Vincent Favaudon continues : « Why do healthy tissues regenerate when they undergo FLASH radiotherapy, whereas they do not do so after conventional irradiation? We showed that the nature of the DNA damage is different and that the alterations vary according to the type of irradiation, but there remains much to be understood... and proven! »

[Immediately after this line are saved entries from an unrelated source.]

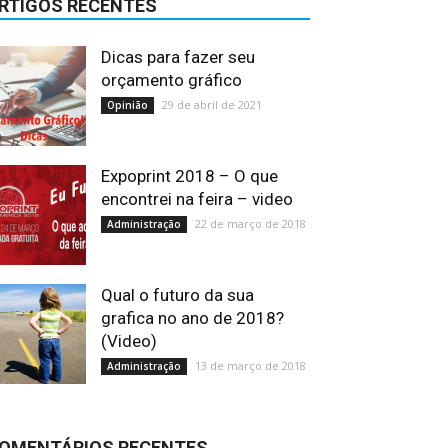
RTIGOS RECENTES
Dicas para fazer seu
orçamento gráfico
29 de abril de 2021
Opinião
Expoprint 2018 – O que
encontrei na feira – video
22 de março de 2018
Administração
Qual o futuro da sua
grafica no ano de 2018?
(Video)
13 de março de 2018
Administração
OMENTÁRIOS RECENTES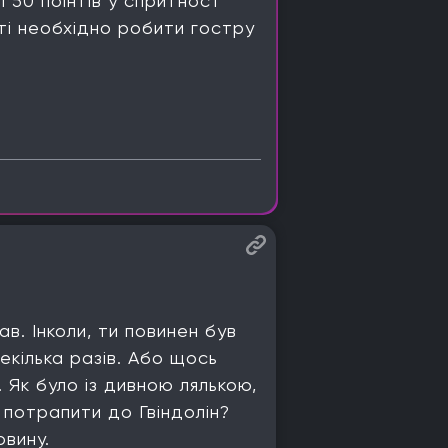
і 50 поінтів у спритност
сті необхідно робити гостру
в. Інколи, ти повинен був
екілька разів. Або щось
 Як було із дивною лялькою,
к потрапити до Гвіндолін?
овину.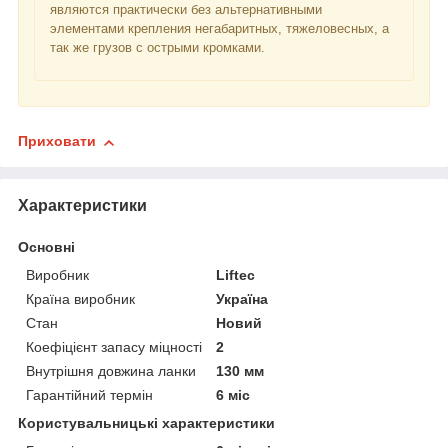
являются практически без альтернативными
элементами крепления негабаритных, тяжеловесных, а
так же грузов с острыми кромками.
Приховати
Характеристики
Основні
Виробник
Liftec
Країна виробник
Україна
Стан
Новий
Коефіцієнт запасу міцності
2
Внутрішня довжина ланки
130 мм
Гарантійний термін
6 міс
Користувальницькі характеристики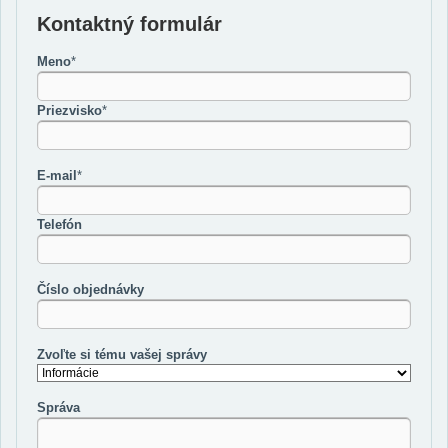
Kontaktný formulár
Meno
*
Priezvisko
*
E-mail
*
Telefón
Číslo objednávky
Zvoľte si tému vašej správy
Správa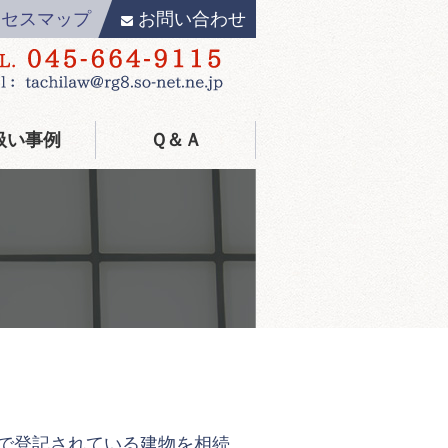
クセスマップ
お問い合わせ
扱い事例
Ｑ＆Ａ
で登記されている建物を相続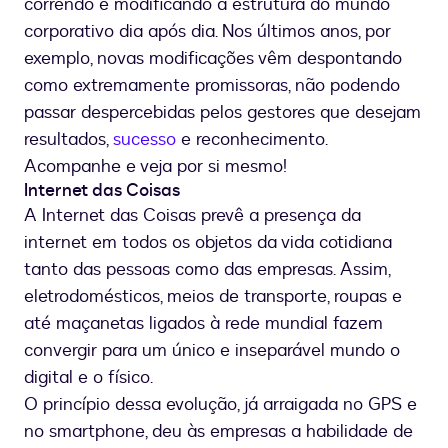
correndo e modificando a estrutura do mundo
corporativo dia após dia. Nos últimos anos, por
exemplo, novas modificações vêm despontando
como extremamente promissoras, não podendo
passar despercebidas pelos gestores que desejam
resultados,
sucesso
e reconhecimento.
Acompanhe e veja por si mesmo!
Internet das Coisas
A Internet das Coisas prevê a presença da
internet em todos os objetos da vida cotidiana
tanto das pessoas como das empresas. Assim,
eletrodomésticos, meios de transporte, roupas e
até maçanetas ligados à rede mundial fazem
convergir para um único e inseparável mundo o
digital e o físico.
O princípio dessa evolução, já arraigada no GPS e
no smartphone, deu às empresas a habilidade de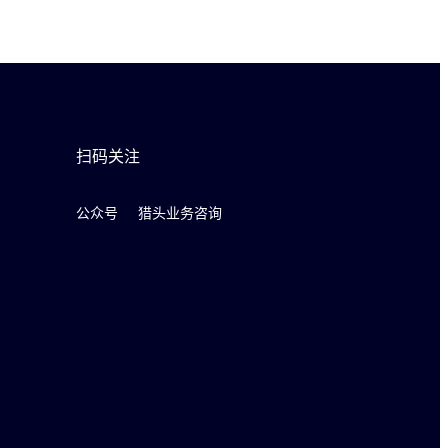
扫码关注
公众号
猎头业务咨询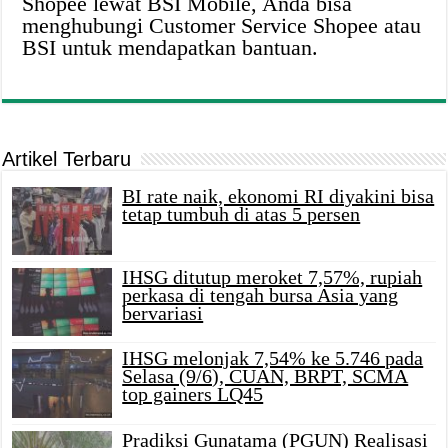
Shopee lewat BSI Mobile, Anda bisa
menghubungi Customer Service Shopee atau
BSI untuk mendapatkan bantuan.
Artikel Terbaru
BI rate naik, ekonomi RI diyakini bisa
tetap tumbuh di atas 5 persen
IHSG ditutup meroket 7,57%, rupiah
perkasa di tengah bursa Asia yang
bervariasi
IHSG melonjak 7,54% ke 5.746 pada
Selasa (9/6), CUAN, BRPT, SCMA
top gainers LQ45
Pradiksi Gunatama (PGUN) Realisasi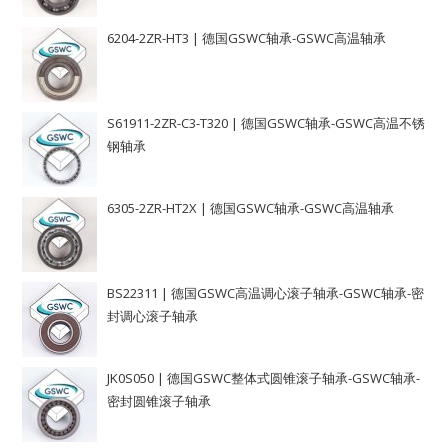
6204-2ZR-HT3 | 德国GSWC轴承-GSWC高温轴承
S61911-2ZR-C3-T320 | 德国GSWC轴承-GSWC高温不锈
钢轴承
6305-2ZR-HT2X | 德国GSWC轴承-GSWC高温轴承
BS22311 | 德国GSWC高温调心滚子轴承-GSWC轴承-密
封调心滚子轴承
JK0S050 | 德国GSWC整体式圆锥滚子轴承-GSWC轴承-
密封圆锥滚子轴承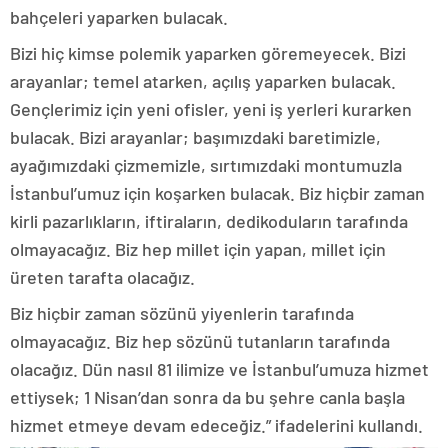
bahçeleri yaparken bulacak.
Bizi hiç kimse polemik yaparken göremeyecek. Bizi
arayanlar; temel atarken, açılış yaparken bulacak.
Gençlerimiz için yeni ofisler, yeni iş yerleri kurarken
bulacak. Bizi arayanlar; başımızdaki baretimizle,
ayağımızdaki çizmemizle, sırtımızdaki montumuzla
İstanbul’umuz için koşarken bulacak. Biz hiçbir zaman
kirli pazarlıkların, iftiraların, dedikoduların tarafında
olmayacağız. Biz hep millet için yapan, millet için
üreten tarafta olacağız.
Biz hiçbir zaman sözünü yiyenlerin tarafında
olmayacağız. Biz hep sözünü tutanların tarafında
olacağız. Dün nasıl 81 ilimize ve İstanbul’umuza hizmet
ettiysek; 1 Nisan’dan sonra da bu şehre canla başla
hizmet etmeye devam edeceğiz.” ifadelerini kullandı.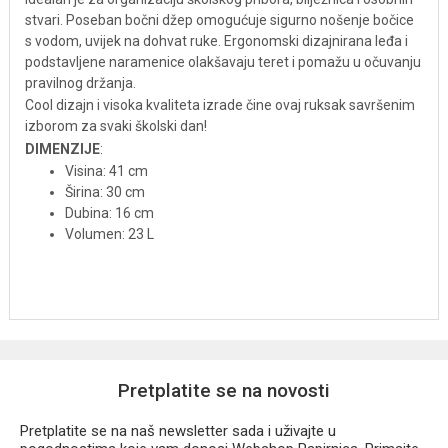
stvari. Poseban bočni džep omogućuje sigurno nošenje bočice
s vodom, uvijek na dohvat ruke. Ergonomski dizajnirana leđa i
podstavljene naramenice olakšavaju teret i pomažu u očuvanju
pravilnog držanja.
Cool dizajn i visoka kvaliteta izrade čine ovaj ruksak savršenim
izborom za svaki školski dan!
DIMENZIJE
:
Visina: 41 cm
Širina: 30 cm
Dubina: 16 cm
Volumen: 23 L
Pretplatite se na novosti
Pretplatite se na naš newsletter sada i uživajte u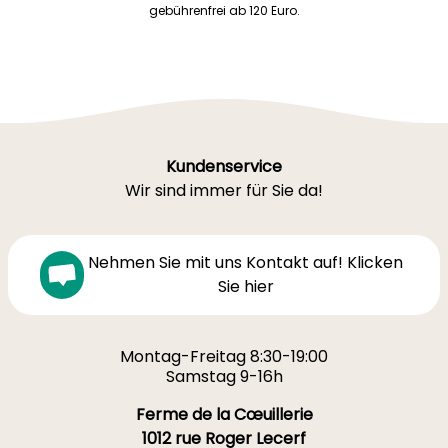
gebührenfrei ab 120 Euro.
Kundenservice
Wir sind immer für Sie da!
Nehmen Sie mit uns Kontakt auf! Klicken
Sie hier
Montag-Freitag 8:30-19:00
Samstag 9-16h
Ferme de la Cœuillerie
1012 rue Roger Lecerf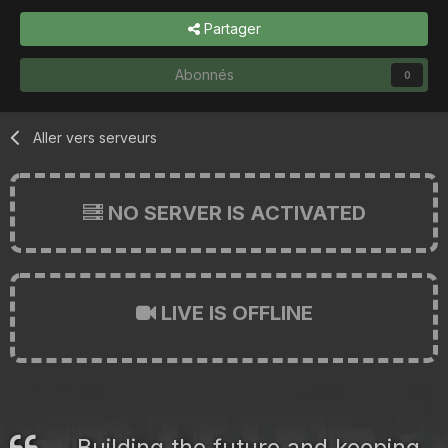
Partager
Abonnés
0
Aller vers serveurs
NO SERVER IS ACTIVATED
LIVE IS OFFLINE
Building the future and keeping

One of the areas being looked at is oxygen, since we know that it is a powerful radio-sensitizer.  Several projects coordinated by Institut Curie are currently in progress: FlashOx (ITMO Cancer, NanoTheRad IDEX). These projects aim to quantitively analyze the oxidation of certain lipids and of DNA under the effect of irradiation (FLASH versus conventional). The goal is to study the radio-induced damage at the molecular level, along with the associated cell response in the healthy and tumorous cells, in order to offer the best treatment protocol for patients to benefit from the properties of FLASH irradiation. Institut Curie researchers are deciphering the biological effects of “FLASH” via transcriptomic studies (analysis of the genome transcription activity according to irradiation) of all cells making up a tissue.

 

A state-of-the-art experimental device for validating clinical applications 

The next generation of electron accelerators used in the clinical setting, particularly in intra-operative radiotherapy, could emerge in the coming years. Patients would receive less aggressive treatment with a potentially greater tumor-fighting performance

explains Marie Dutreix, CNRS Research Director and team leader at Institut Curie

It had been sitting for over 30 years in the Institut Curie research center laboratories at Orsay: the Kinetron, an experimental linear electron accelerator. This is how the FLASH effect was discovered. It has paved the way for a new generation of electron accelerators, namely a prototype device (Electron-Flash 4000), manufactured in Italy by SIT. In the first half of 2021, this device entered the operational phase to embark on a series of new and indispensable physical, physical-chemical and biological studies aimed at bringing the technique to the clinical trial phase. Current projects revolve around the treatment of deep tumors, and researchers, radiologists and physicists are all working collaboratively and planning to explore the feasibility of pre-operative radiotherapy of the pancreas using FLASH radiotherapy.

 

Prof. Gilles Créhange, Head of the department of oncological radiotherapy at Institut Curie, explains : 

FLASH is causing a scientific boiling, the like of which were rarely seen in recent years in the radiotherapy field. Remember that the greatest revolutions in radiotherapy have been linked to discoveries in medical physics. Two years ago in Switzerland, the first case of a patient treated by FLASH radiotherapy for a skin tumor produced good results. This technique is extremely promising on a global level, but we need several years of practice to confirm that FLASH irradiation reduces long-term after-effects in clinical use.

 

On the trail of protons... 

The FLASH methodology could be applied to another type of particle, namely protons. The Proton Therapy Center at Institut Curie is a French and European leader in this field. This expertise legitimizes the research work on the “FLASH proton”, an area that is being seriously explored and for which researchers and physicians are imagining potential applications, particularly for uveal melanoma, a highly radio-resistant cancer.

Marie-Dutreix concludes : « With FLASH radiotherapy, using electrons or protons, we are seeing to something emerging that could cause a truly radical shift in radiotherapy. But we will only be able to carry it out successefully through team work and inter-disciplinary collaboration, strongly involving researchers and the teams of physicians, physicists, biologists, radio-biologists of the hospital and the research center at Institut Curie ».